What you should do: Give the count of lines in the data that include "桜美林大学コース", with no other words.

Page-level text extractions
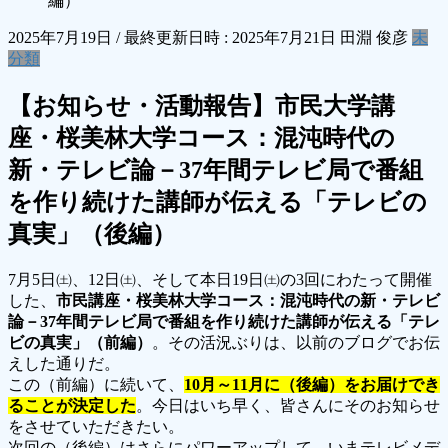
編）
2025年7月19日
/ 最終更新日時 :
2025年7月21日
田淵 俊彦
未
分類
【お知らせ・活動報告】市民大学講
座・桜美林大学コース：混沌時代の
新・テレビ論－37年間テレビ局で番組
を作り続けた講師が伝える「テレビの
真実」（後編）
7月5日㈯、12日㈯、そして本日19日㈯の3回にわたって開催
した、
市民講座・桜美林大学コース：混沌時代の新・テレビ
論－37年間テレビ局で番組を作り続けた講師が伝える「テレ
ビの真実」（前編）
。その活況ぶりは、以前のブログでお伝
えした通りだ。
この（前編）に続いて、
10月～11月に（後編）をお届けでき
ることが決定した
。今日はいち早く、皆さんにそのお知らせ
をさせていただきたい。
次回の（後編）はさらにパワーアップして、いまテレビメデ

* * *

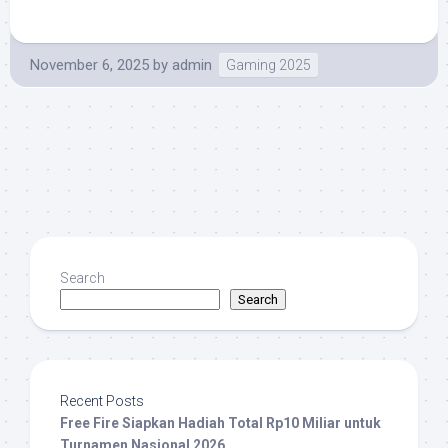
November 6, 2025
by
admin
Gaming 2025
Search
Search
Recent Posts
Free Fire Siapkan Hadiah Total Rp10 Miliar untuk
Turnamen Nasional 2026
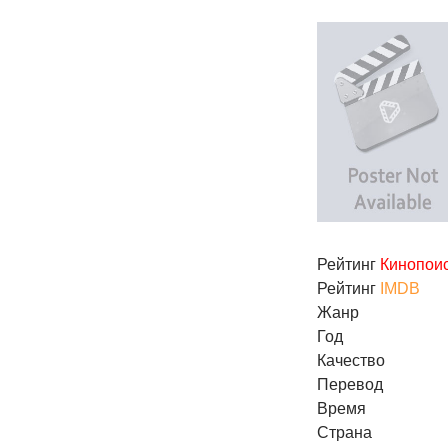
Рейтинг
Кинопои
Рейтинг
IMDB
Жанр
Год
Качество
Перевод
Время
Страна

Expected answer: 2